The Cure Is The Problem

Apparently, the way to fix a massive problem with debt is to create even more debt.

Today all the debt that governments and central banks is piling up, and everywhere we look, governments are looking to sell even more debt into the markets.

The United States recently announced that this year's federal budget would feature a record high 1 trillion USD+ deficit. Also gone from President Trump's first budget is any mention of eliminating the deficit over time, and this has led to warnings of credit downgrades from prominent ratings agencies like Moody's.

To Peter Schiff, this entire situation is long overdue for some major changes.

In a recent presentation at the Vancouver Resource Investment Conference, he cited not only the federal deficit, but also the US trade deficit as cause for alarm. He pointed out that there were similar dynamics in play during the crash in 1987, though today the stakes are much higher.

In 1987 the FED had many more policy options, and wasn't sitting on 4 trillion USD+ in different forms of debt.
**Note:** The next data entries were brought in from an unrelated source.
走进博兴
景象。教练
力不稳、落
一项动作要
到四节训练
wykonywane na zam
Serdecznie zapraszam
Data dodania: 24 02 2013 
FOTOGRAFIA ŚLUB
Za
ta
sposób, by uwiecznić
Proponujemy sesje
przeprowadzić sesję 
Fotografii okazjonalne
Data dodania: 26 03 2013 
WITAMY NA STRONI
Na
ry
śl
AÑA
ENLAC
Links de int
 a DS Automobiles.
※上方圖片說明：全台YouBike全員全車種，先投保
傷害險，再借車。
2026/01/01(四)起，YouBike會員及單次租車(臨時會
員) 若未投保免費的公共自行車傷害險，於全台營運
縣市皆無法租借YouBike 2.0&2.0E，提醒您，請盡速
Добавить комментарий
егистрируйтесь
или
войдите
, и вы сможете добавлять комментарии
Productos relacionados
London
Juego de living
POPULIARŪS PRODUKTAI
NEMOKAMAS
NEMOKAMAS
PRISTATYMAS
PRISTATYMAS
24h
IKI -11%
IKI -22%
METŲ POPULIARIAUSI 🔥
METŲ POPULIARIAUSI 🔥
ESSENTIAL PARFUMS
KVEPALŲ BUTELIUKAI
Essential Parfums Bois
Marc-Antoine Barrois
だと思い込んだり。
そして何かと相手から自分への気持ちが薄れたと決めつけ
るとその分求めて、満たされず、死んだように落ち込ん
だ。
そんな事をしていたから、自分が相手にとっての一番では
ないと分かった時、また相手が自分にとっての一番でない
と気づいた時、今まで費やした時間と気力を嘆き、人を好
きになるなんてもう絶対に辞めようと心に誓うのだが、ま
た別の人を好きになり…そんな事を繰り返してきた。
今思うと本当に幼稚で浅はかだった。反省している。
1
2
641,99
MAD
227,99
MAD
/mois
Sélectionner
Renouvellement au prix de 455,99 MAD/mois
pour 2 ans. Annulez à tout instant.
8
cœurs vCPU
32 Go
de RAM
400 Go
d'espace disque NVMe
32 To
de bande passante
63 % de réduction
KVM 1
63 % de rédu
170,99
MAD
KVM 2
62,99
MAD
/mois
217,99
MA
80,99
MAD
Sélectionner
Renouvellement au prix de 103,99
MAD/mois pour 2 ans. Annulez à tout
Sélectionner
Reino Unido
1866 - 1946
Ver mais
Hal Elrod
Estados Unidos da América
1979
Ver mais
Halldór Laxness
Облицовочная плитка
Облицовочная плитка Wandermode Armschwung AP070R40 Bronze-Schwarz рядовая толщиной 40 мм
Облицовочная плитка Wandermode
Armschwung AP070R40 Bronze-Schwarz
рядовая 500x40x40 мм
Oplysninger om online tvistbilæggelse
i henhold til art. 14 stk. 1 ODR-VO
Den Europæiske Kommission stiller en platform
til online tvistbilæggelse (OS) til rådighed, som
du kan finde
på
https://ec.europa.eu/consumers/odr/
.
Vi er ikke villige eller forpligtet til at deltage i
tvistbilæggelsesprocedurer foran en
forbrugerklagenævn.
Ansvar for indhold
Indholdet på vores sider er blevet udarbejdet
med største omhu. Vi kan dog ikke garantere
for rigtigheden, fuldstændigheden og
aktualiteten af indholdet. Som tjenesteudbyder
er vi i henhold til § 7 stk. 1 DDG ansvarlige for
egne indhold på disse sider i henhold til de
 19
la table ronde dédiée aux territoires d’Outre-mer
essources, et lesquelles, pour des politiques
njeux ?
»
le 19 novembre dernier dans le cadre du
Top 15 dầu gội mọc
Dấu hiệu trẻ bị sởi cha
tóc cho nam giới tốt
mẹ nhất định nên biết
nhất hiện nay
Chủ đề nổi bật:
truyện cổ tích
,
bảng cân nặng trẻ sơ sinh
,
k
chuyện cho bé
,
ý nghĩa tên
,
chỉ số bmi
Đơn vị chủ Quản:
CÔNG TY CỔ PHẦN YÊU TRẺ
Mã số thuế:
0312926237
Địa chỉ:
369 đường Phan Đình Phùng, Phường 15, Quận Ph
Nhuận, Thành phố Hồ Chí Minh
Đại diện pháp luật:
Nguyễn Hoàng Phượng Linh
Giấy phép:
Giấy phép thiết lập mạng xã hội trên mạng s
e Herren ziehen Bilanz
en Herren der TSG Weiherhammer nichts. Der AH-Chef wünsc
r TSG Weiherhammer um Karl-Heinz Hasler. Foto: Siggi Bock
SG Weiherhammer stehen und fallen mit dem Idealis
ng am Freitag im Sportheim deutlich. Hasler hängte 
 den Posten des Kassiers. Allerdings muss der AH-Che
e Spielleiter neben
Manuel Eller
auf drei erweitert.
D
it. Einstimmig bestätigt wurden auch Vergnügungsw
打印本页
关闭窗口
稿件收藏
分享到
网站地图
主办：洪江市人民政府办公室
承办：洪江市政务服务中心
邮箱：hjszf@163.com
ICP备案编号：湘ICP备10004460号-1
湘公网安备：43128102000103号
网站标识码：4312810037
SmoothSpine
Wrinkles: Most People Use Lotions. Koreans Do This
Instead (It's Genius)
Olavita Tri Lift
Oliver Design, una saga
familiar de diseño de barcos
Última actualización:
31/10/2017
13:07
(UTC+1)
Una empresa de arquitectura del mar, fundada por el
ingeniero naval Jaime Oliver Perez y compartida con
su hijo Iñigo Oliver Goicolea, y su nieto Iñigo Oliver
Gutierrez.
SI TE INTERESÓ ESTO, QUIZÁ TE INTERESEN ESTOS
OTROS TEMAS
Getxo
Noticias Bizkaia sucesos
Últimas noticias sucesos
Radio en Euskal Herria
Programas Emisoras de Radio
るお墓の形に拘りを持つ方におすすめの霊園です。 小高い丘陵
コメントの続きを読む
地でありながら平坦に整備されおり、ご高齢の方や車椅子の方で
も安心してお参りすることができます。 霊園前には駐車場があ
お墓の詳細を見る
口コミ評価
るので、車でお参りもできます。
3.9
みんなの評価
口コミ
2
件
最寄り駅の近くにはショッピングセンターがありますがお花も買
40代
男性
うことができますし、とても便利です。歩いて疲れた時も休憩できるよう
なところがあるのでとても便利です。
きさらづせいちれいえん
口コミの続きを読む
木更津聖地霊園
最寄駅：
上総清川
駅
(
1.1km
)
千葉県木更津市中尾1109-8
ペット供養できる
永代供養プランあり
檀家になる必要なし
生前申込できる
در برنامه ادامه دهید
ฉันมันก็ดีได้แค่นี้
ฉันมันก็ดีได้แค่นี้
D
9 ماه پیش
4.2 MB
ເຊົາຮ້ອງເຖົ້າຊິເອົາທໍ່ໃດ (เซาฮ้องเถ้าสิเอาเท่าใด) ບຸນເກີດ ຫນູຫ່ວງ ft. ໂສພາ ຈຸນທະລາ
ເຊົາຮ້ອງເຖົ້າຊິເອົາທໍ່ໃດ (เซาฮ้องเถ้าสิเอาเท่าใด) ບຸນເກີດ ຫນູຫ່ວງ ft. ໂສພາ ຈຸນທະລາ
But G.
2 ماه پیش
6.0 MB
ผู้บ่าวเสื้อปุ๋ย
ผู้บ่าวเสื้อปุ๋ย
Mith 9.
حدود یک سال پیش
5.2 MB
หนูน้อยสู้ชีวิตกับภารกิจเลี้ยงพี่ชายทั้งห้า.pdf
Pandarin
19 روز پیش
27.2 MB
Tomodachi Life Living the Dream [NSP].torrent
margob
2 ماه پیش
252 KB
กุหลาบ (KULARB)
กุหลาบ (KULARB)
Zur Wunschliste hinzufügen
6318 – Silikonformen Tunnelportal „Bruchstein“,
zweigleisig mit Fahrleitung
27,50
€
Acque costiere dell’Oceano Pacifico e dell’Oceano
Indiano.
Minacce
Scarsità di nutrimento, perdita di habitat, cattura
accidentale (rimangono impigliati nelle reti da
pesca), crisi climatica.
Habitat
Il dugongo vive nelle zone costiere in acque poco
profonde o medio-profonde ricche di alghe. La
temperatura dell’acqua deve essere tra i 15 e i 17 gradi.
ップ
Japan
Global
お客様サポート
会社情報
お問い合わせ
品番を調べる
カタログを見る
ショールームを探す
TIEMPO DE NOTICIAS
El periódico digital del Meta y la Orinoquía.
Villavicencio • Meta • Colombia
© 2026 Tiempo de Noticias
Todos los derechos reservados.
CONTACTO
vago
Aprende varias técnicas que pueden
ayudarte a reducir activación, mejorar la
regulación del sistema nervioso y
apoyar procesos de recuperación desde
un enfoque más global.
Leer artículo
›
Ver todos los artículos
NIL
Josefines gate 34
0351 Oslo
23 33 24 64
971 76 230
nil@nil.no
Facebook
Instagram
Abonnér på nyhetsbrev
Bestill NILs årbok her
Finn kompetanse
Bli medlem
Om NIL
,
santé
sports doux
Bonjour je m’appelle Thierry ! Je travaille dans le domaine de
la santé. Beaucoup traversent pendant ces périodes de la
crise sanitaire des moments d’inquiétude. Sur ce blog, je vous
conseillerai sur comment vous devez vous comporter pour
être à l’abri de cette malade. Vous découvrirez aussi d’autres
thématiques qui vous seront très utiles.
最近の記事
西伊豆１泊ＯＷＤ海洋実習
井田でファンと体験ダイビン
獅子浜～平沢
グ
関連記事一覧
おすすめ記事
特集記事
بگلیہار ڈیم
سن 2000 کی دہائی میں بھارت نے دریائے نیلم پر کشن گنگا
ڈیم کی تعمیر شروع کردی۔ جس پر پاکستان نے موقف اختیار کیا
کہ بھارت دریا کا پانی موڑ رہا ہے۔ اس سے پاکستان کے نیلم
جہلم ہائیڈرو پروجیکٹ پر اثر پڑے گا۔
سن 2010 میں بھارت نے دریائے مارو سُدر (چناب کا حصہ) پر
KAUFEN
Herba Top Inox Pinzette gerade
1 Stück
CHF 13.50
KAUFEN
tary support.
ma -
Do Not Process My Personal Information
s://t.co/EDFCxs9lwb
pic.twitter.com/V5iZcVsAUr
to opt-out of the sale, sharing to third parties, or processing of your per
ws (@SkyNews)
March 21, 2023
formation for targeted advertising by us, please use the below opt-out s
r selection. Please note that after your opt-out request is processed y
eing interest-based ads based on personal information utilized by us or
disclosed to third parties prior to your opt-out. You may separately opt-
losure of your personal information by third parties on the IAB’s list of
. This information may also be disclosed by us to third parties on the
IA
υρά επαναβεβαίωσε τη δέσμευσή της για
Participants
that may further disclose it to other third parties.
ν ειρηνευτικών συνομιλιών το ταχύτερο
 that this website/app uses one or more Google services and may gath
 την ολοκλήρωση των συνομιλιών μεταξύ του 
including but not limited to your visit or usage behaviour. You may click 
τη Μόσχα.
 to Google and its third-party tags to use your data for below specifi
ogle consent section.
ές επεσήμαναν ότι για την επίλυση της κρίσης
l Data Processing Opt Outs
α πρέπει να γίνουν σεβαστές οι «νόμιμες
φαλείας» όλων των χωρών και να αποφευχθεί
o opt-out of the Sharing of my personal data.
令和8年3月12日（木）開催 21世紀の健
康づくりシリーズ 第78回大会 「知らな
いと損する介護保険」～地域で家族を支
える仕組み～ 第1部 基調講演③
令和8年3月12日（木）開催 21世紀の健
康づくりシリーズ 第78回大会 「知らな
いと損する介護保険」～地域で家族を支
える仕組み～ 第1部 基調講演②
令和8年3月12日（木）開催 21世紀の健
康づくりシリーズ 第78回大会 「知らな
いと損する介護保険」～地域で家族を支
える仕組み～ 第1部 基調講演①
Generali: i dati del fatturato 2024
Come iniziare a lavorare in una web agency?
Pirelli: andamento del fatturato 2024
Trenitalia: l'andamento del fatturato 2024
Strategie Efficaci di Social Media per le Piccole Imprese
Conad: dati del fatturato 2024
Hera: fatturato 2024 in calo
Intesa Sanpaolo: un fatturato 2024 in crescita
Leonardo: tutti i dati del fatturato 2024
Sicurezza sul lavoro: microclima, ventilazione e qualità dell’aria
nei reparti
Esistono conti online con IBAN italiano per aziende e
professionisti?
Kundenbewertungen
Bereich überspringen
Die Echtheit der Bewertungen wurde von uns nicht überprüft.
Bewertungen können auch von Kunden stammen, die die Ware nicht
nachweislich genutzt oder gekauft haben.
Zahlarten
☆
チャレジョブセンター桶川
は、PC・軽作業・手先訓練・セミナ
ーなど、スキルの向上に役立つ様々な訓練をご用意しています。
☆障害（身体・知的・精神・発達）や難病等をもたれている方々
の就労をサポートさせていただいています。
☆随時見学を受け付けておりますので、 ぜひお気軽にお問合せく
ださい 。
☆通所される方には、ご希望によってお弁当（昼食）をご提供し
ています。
The amount of debt that has been created over the last decade raises a lot of questions about how the economy would handle higher rates, and those seem all but inevitable with the amount of new debt that needs to be sold into the markets by governments.

In the absence of lots of new money entering the bond markets, rates will have to rise in the face of central bank and government bond sales. The US government can't print money to cover its debts, at least under current laws, so this means the FED has to choose to tighten, or let rates rise as a result of market action.

According to Peter Schiff, higher interest rates aren't a realistic option, so QE4, and a dollar crisis may be on the menu before too long.

Making Ends Meet

The last decade has been something of a fairy tale.

During that time, US Government debt has surpassed $10 trillion dollars, US consumer debt grew to more than $15 trillion dollars, and the US FED has amassed more than $4 trillion dollars on its balance sheet.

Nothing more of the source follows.